The United Kingdom has a long tradition of ensuring rights and liberties are protected domestically and of fulfilling its international human rights obligations. The decision to leave the European Union does not change this.
Last week, during evidence to the Brexit Committee, the Under-Secretary of State for Exiting the European Union, the hon. Member for Wycombe (Mr Baker), said of the charter of fundamental rights:
“It is right that we leave behind the charter, and that we continue to rely on the Human Rights Act and the convention.”
Is it now the Government’s intention to stay in the European convention on human rights and to keep the Human Rights Act after Brexit?
The European Union (Withdrawal) Bill ensures that the source rights that underpin the EU charter of fundamental rights will continue to have effect in UK law after we leave the EU. The charter was created as a collection of all the laws that the EU had passed, and it would be wrong if, post our leaving the European Union, that charter continued to be cited in any future legal case.

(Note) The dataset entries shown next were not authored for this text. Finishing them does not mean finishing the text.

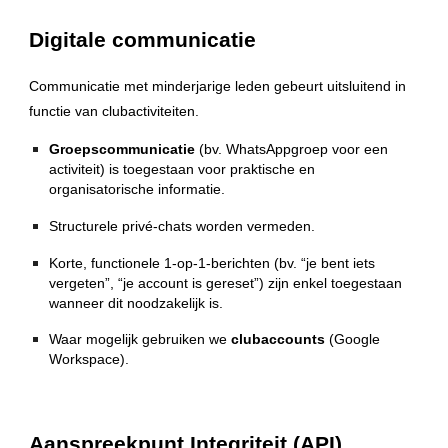
Digitale communicatie
Communicatie met minderjarige leden gebeurt uitsluitend in
functie van clubactiviteiten.
Groepscommunicatie
(bv. WhatsAppgroep voor een
activiteit) is toegestaan voor praktische en
organisatorische informatie.
Structurele privé‑chats worden vermeden.
Korte, functionele 1‑op‑1‑berichten (bv. “je bent iets
vergeten”, “je account is gereset”) zijn enkel toegestaan
wanneer dit noodzakelijk is.
Waar mogelijk gebruiken we
clubaccounts
(Google
Workspace).
Aanspreekpunt Integriteit (API)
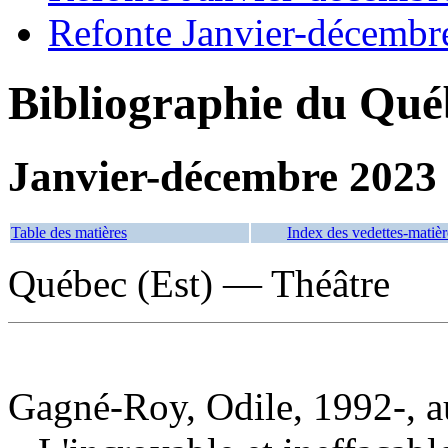
Refonte Janvier-décembr
Bibliographie du Qué
Janvier-décembre 2023
Table des matières
Index des vedettes-matièr
Québec (Est) — Théâtre
Gagné-Roy, Odile, 1992-, a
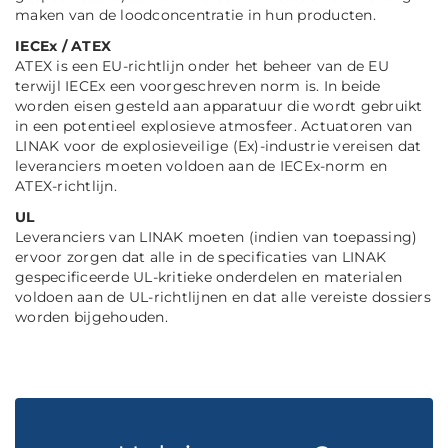
maken van de loodconcentratie in hun producten.
IECEx / ATEX
ATEX is een EU-richtlijn onder het beheer van de EU
terwijl IECEx een voorgeschreven norm is. In beide
worden eisen gesteld aan apparatuur die wordt gebruikt
in een potentieel explosieve atmosfeer. Actuatoren van
LINAK voor de explosieveilige (Ex)-industrie vereisen dat
leveranciers moeten voldoen aan de IECEx-norm en
ATEX-richtlijn.
UL
Leveranciers van LINAK moeten (indien van toepassing)
ervoor zorgen dat alle in de specificaties van LINAK
gespecificeerde UL-kritieke onderdelen en materialen
voldoen aan de UL-richtlijnen en dat alle vereiste dossiers
worden bijgehouden.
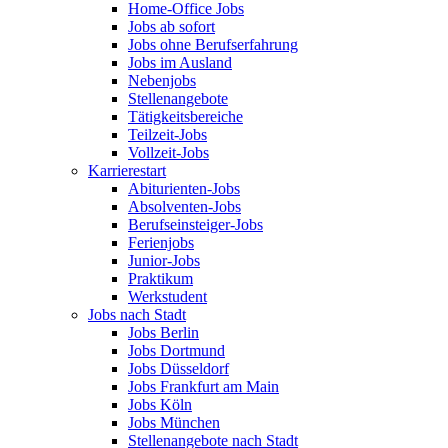
Home-Office Jobs
Jobs ab sofort
Jobs ohne Berufserfahrung
Jobs im Ausland
Nebenjobs
Stellenangebote
Tätigkeitsbereiche
Teilzeit-Jobs
Vollzeit-Jobs
Karrierestart
Abiturienten-Jobs
Absolventen-Jobs
Berufseinsteiger-Jobs
Ferienjobs
Junior-Jobs
Praktikum
Werkstudent
Jobs nach Stadt
Jobs Berlin
Jobs Dortmund
Jobs Düsseldorf
Jobs Frankfurt am Main
Jobs Köln
Jobs München
Stellenangebote nach Stadt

Can the Minister assure us that when we leave—if we leave—the European Union, human rights will very much involve the ability to put right miscarriages of justice and that the Criminal Cases Review Commission will be strengthened rather than weakened by our leaving Europe?
When the United Kingdom leaves the European Union—[Interruption.] I speak as a remainer. When that happens, does the Minister agree that the Council of Europe will become an increasingly important interlocutor between this country and the European Union? Will he reiterate this Government’s commitment to staying in the European Court of Human Rights?